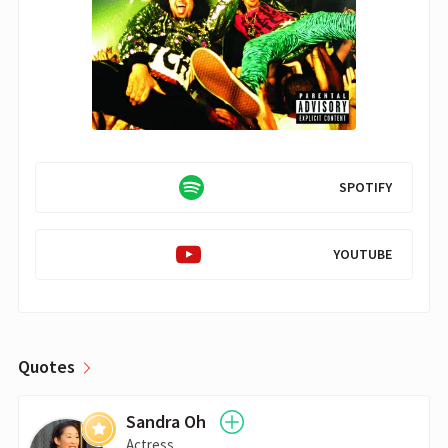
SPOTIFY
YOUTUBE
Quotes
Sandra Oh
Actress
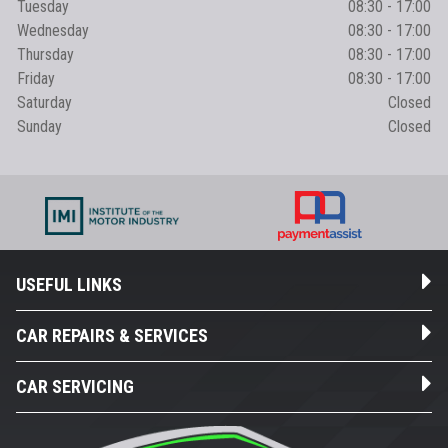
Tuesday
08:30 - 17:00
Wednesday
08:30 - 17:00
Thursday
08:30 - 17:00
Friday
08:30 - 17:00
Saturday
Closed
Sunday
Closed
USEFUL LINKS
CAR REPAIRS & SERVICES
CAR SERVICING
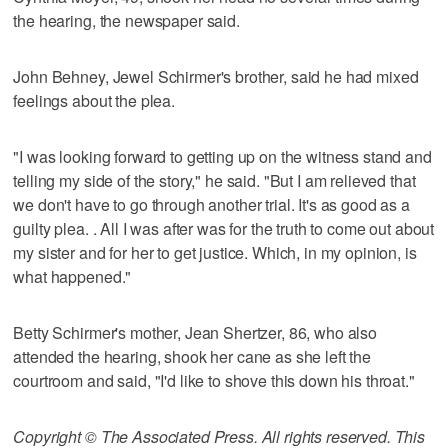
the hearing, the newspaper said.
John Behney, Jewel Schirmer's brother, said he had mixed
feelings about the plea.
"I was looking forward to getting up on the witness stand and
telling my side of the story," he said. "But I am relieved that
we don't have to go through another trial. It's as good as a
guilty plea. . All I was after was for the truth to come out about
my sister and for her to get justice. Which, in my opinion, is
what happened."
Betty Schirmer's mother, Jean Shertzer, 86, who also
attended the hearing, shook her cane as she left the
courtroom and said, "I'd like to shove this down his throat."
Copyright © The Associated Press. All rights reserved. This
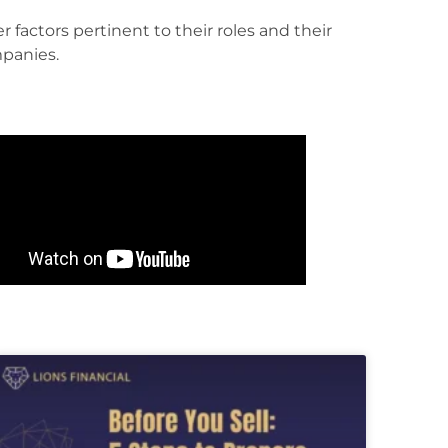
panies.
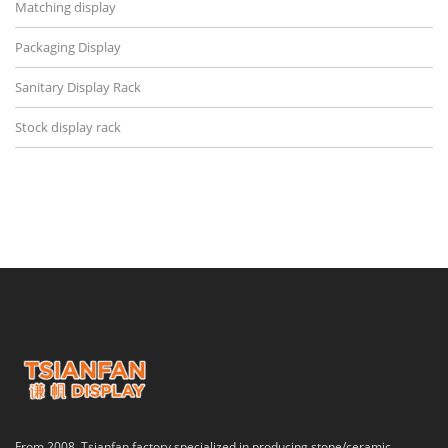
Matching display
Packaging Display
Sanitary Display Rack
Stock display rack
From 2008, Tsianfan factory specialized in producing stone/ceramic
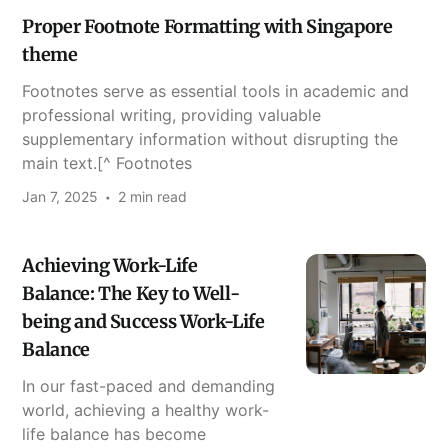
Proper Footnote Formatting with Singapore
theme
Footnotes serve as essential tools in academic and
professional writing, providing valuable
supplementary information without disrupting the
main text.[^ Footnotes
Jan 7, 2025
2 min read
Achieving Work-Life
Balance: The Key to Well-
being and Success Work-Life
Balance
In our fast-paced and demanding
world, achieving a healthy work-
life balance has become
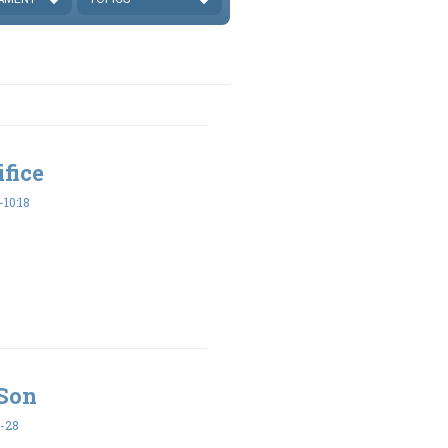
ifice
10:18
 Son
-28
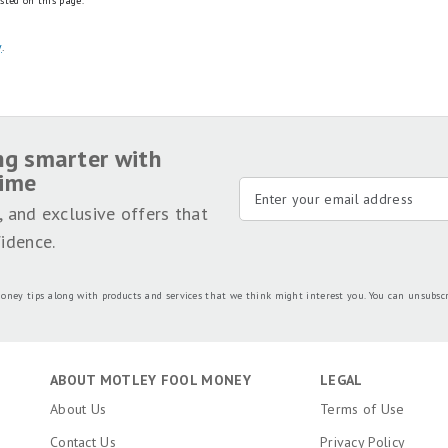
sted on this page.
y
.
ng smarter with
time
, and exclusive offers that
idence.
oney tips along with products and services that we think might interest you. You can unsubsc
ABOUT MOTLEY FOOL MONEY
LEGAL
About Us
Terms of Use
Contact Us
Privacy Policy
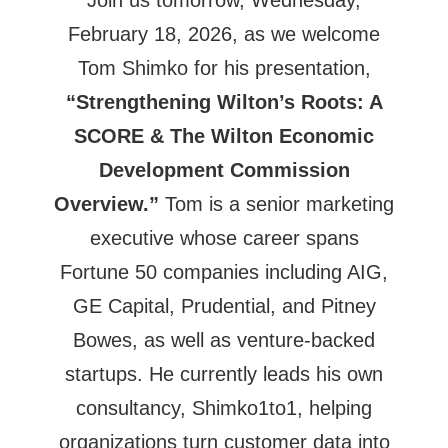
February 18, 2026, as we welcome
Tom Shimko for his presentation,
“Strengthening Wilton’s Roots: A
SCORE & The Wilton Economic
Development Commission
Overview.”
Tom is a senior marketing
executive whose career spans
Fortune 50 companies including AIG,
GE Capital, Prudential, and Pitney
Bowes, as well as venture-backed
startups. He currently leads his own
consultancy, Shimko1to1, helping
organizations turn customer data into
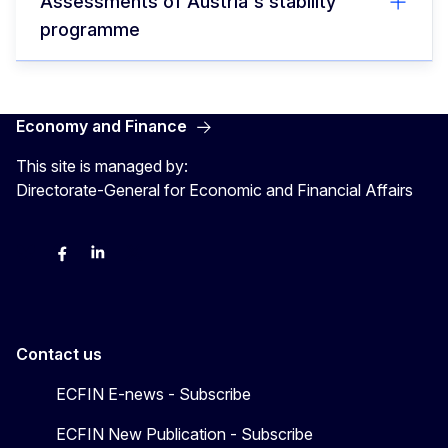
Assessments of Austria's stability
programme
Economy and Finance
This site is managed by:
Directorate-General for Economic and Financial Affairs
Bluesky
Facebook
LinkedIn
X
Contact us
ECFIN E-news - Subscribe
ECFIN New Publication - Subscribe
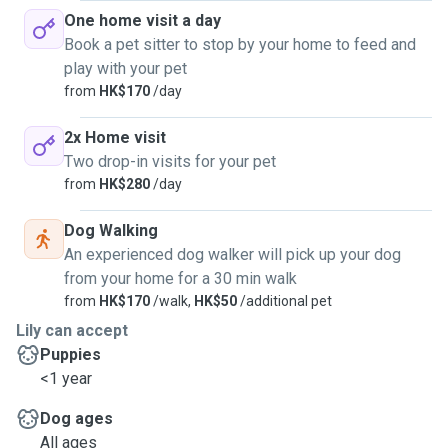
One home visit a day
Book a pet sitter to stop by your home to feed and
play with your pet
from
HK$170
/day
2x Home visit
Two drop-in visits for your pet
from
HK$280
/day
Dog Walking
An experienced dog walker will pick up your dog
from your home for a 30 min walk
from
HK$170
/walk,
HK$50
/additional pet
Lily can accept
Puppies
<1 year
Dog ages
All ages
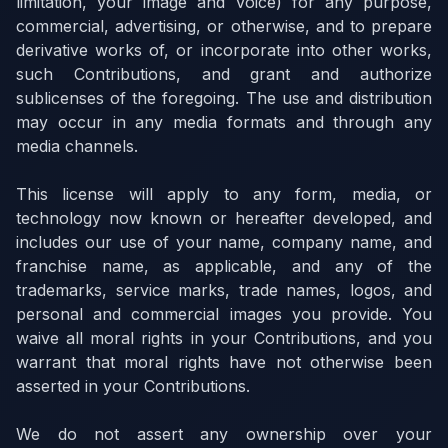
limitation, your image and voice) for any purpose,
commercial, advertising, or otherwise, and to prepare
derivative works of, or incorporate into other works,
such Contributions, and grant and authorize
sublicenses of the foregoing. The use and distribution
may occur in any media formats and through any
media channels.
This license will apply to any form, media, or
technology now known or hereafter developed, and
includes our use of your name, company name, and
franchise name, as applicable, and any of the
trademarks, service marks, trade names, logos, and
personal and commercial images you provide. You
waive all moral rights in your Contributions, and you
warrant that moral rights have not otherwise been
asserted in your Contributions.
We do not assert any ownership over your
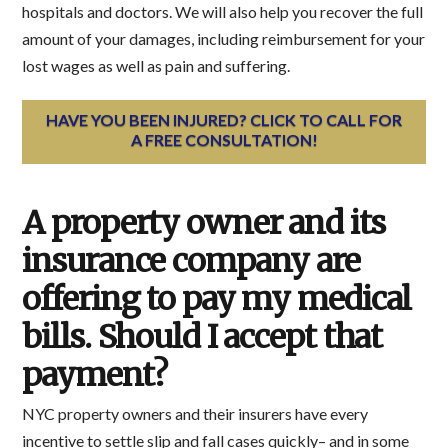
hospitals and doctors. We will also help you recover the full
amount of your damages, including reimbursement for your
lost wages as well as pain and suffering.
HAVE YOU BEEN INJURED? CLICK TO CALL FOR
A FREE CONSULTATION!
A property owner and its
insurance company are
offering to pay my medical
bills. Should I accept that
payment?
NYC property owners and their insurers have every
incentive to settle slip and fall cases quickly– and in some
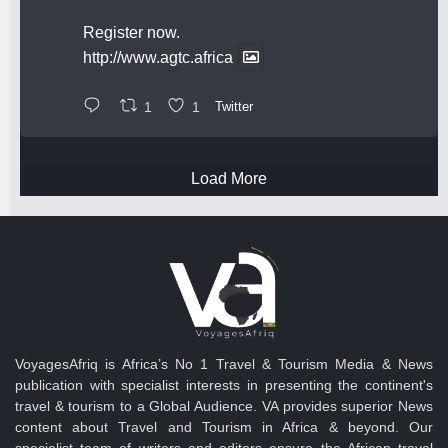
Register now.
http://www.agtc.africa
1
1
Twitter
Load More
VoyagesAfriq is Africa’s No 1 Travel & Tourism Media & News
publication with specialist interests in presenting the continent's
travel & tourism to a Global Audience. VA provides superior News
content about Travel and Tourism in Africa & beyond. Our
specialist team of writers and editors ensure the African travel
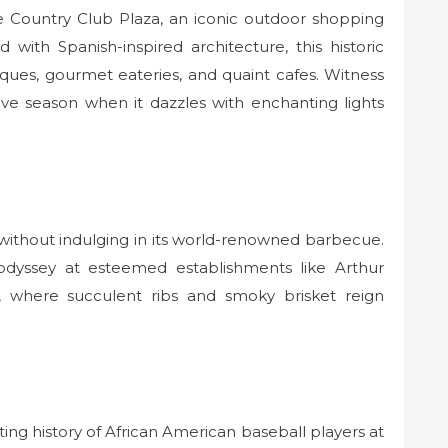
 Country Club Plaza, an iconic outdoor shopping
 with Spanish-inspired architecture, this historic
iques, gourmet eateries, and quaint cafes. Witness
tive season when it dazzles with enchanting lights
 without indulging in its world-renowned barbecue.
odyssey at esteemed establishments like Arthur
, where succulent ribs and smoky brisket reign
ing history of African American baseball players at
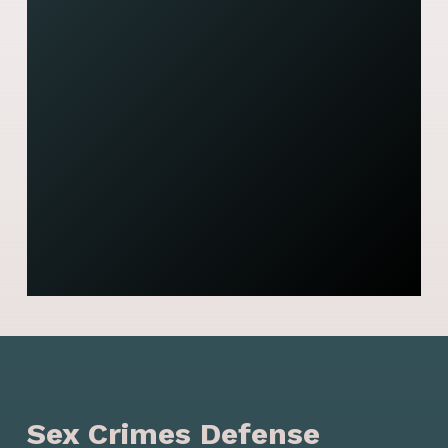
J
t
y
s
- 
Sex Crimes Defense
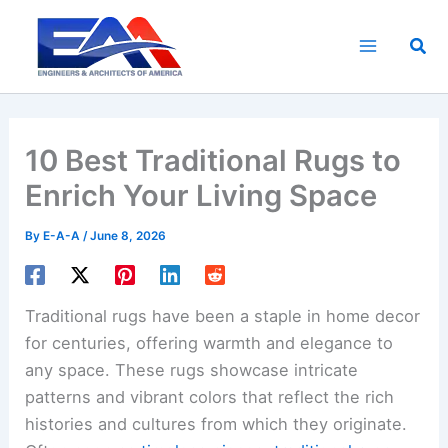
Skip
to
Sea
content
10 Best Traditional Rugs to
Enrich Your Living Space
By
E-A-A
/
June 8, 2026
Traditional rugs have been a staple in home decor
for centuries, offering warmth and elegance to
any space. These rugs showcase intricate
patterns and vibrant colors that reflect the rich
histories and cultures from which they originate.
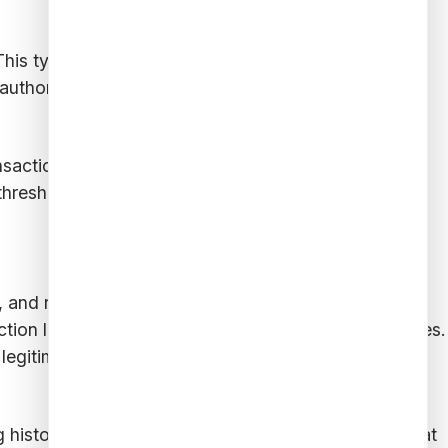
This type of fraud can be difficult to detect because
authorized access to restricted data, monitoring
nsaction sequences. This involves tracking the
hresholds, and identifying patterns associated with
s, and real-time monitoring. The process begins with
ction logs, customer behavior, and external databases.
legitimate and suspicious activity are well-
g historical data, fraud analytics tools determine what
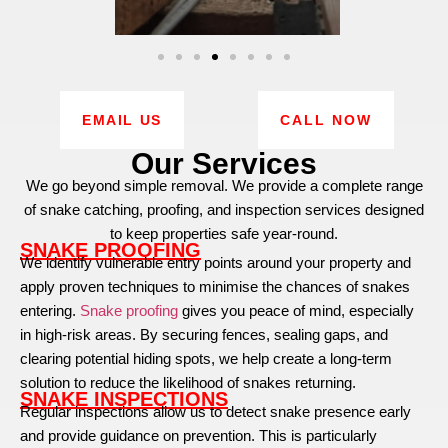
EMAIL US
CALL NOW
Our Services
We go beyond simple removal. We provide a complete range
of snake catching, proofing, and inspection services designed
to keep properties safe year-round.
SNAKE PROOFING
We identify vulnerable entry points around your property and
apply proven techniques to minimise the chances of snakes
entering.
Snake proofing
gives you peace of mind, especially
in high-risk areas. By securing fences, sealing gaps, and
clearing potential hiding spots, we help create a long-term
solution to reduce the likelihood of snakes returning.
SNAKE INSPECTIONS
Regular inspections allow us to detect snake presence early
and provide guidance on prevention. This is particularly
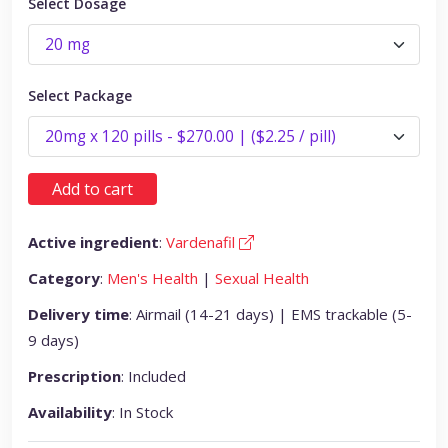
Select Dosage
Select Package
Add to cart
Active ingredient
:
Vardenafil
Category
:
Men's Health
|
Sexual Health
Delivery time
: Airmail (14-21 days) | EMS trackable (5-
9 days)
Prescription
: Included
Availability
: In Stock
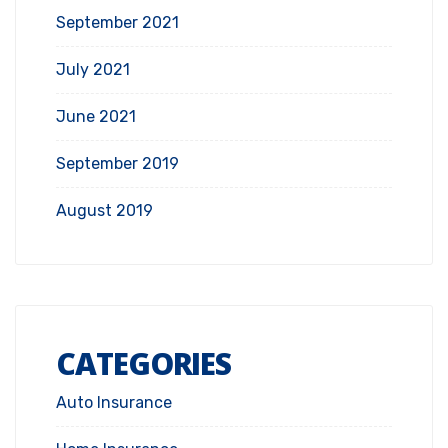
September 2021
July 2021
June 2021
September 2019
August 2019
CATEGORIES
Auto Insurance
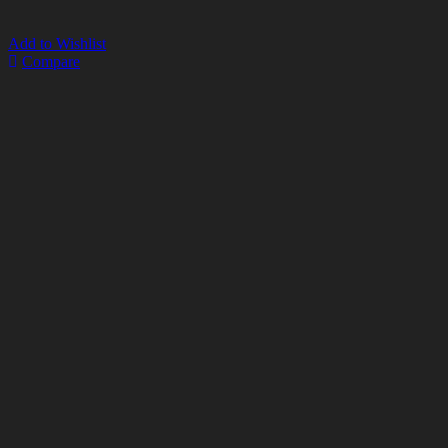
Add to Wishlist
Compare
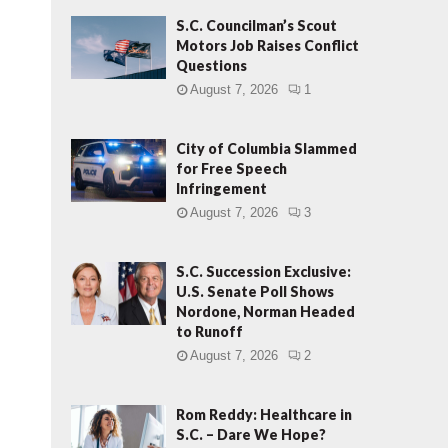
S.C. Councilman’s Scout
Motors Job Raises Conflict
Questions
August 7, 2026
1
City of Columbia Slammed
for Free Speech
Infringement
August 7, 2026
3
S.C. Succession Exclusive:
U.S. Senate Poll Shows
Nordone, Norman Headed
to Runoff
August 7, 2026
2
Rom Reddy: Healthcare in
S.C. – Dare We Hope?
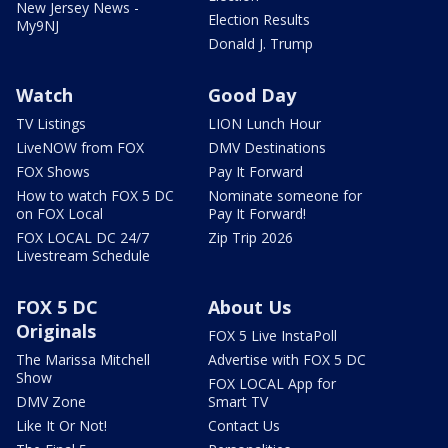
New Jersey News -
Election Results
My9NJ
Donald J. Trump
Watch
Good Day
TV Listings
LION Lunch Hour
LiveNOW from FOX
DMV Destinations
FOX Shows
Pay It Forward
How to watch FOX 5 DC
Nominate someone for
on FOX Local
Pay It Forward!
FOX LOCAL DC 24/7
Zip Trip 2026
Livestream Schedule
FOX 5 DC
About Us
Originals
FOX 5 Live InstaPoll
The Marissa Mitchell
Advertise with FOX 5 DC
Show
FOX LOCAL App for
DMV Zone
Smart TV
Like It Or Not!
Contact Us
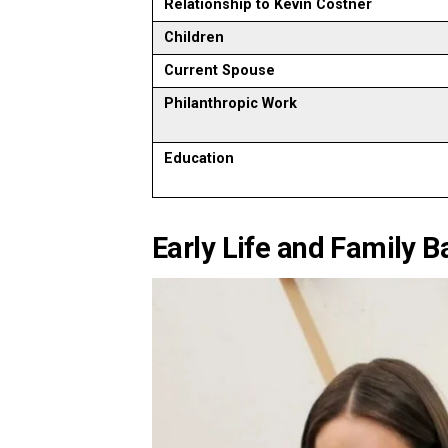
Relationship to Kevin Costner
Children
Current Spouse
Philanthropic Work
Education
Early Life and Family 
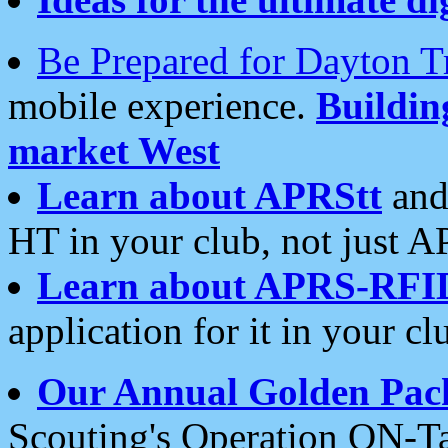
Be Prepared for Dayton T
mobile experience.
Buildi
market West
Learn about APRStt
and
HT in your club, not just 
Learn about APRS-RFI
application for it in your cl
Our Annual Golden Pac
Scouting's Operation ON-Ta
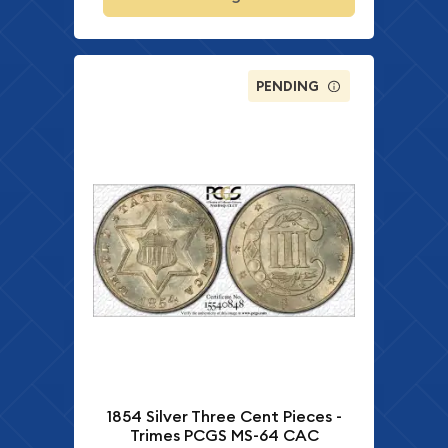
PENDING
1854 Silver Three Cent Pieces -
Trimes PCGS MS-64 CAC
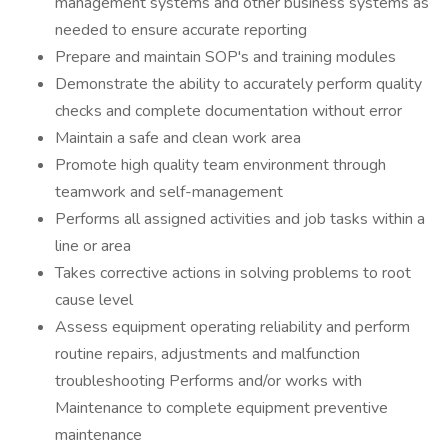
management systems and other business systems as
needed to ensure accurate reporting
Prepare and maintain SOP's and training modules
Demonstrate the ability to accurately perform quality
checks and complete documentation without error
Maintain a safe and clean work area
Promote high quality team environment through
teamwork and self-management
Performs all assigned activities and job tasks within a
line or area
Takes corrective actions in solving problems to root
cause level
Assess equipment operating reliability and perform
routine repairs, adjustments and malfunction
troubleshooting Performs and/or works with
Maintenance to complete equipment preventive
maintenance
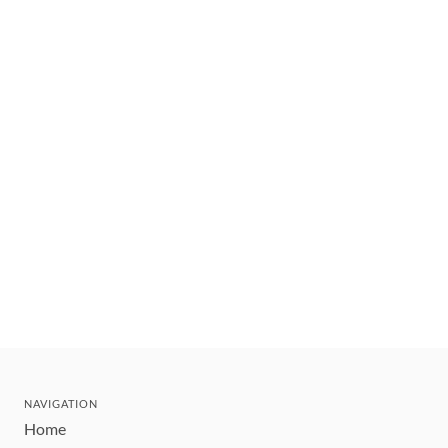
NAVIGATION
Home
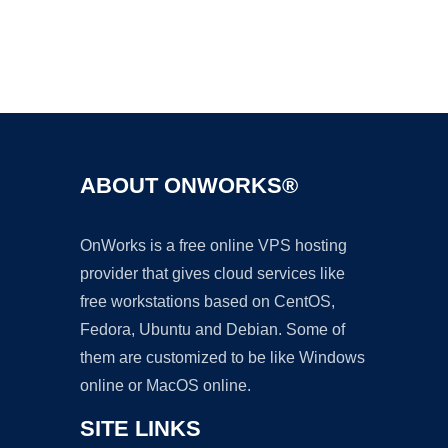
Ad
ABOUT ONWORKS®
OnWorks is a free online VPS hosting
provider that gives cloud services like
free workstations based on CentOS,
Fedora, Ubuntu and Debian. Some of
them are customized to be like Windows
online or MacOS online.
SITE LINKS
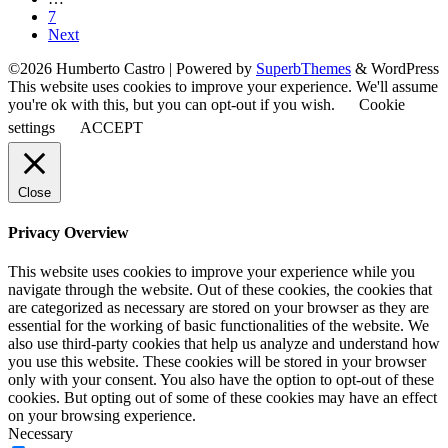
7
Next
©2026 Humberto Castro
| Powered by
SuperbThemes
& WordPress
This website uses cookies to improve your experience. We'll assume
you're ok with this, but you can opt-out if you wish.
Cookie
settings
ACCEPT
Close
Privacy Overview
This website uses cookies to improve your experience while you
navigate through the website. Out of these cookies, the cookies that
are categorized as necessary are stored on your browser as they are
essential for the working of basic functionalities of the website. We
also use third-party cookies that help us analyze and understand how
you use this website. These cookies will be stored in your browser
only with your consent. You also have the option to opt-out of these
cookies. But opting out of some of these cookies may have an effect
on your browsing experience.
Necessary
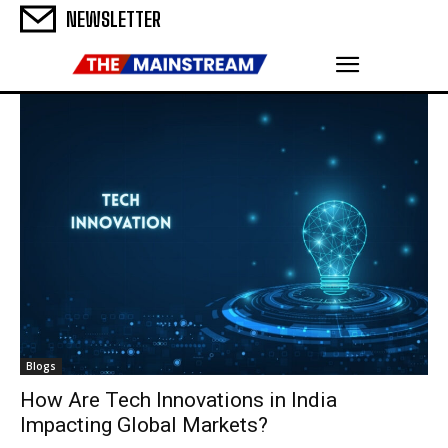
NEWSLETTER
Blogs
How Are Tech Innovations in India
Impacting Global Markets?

Problem statement> Where the word "patterns" shows up in a line of the entries above, copy that line.

Finished exercise>
patterns and vibrant colors that reflect the rich
hresholds, and identifying patterns associated with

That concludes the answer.